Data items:
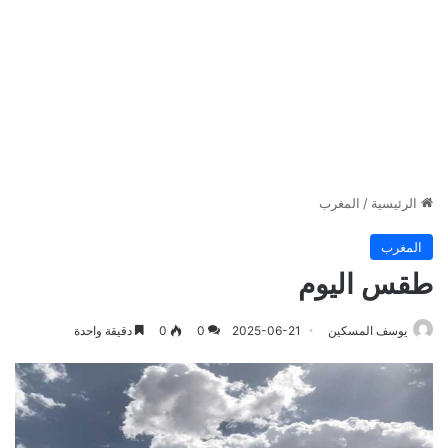
الرئيسية
/
المغرب
المغرب
طقس اليوم
يوسف المسكين
2025-06-21
0
0
دقيقة واحدة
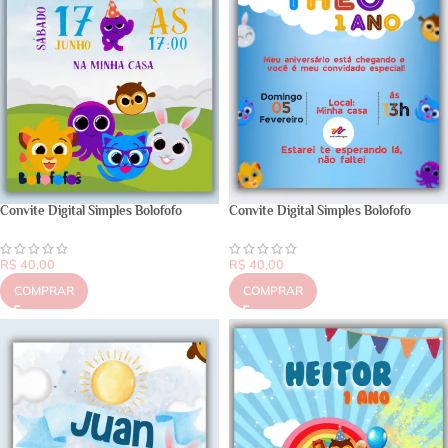
Convite Digital Simples Bolofofo
Convite Digital Simples Bolofofo
R$
40,00
R$
40,00
COMPRAR
COMPRAR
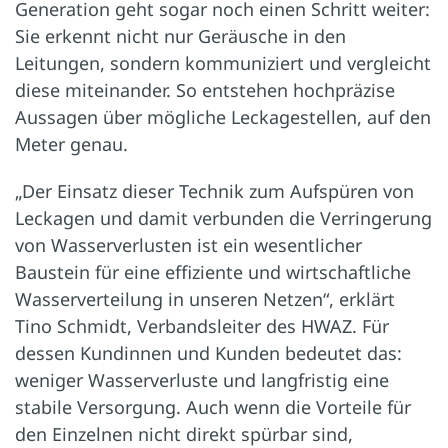
Generation geht sogar noch einen Schritt weiter:
Sie erkennt nicht nur Geräusche in den
Leitungen, sondern kommuniziert und vergleicht
diese miteinander. So entstehen hochpräzise
Aussagen über mögliche Leckagestellen, auf den
Meter genau.
„Der Einsatz dieser Technik zum Aufspüren von
Leckagen und damit verbunden die Verringerung
von Wasserverlusten ist ein wesentlicher
Baustein für eine effiziente und wirtschaftliche
Wasserverteilung in unseren Netzen“, erklärt
Tino Schmidt, Verbandsleiter des HWAZ. Für
dessen Kundinnen und Kunden bedeutet das:
weniger Wasserverluste und langfristig eine
stabile Versorgung. Auch wenn die Vorteile für
den Einzelnen nicht direkt spürbar sind,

TASK GOAL
Each line above should be written out again exactly, and no picture should appear in the copy.

EXERCISE RESULT
الرئيسية
/
المغرب
المغرب
طقس اليوم
يوسف المسكين
2025-06-21
0
0
دقيقة واحدة
Convite Digital Simples Bolofofo
Convite Digital Simples Bolofofo
R$
40,00
R$
40,00
COMPRAR
COMPRAR
Generation geht sogar noch einen Schritt weiter:
Sie erkennt nicht nur Geräusche in den
Leitungen, sondern kommuniziert und vergleicht
diese miteinander. So entstehen hochpräzise
Aussagen über mögliche Leckagestellen, auf den
Meter genau.
„Der Einsatz dieser Technik zum Aufspüren von
Leckagen und damit verbunden die Verringerung
von Wasserverlusten ist ein wesentlicher
Baustein für eine effiziente und wirtschaftliche
Wasserverteilung in unseren Netzen“, erklärt
Tino Schmidt, Verbandsleiter des HWAZ. Für
dessen Kundinnen und Kunden bedeutet das:
weniger Wasserverluste und langfristig eine
stabile Versorgung. Auch wenn die Vorteile für
den Einzelnen nicht direkt spürbar sind,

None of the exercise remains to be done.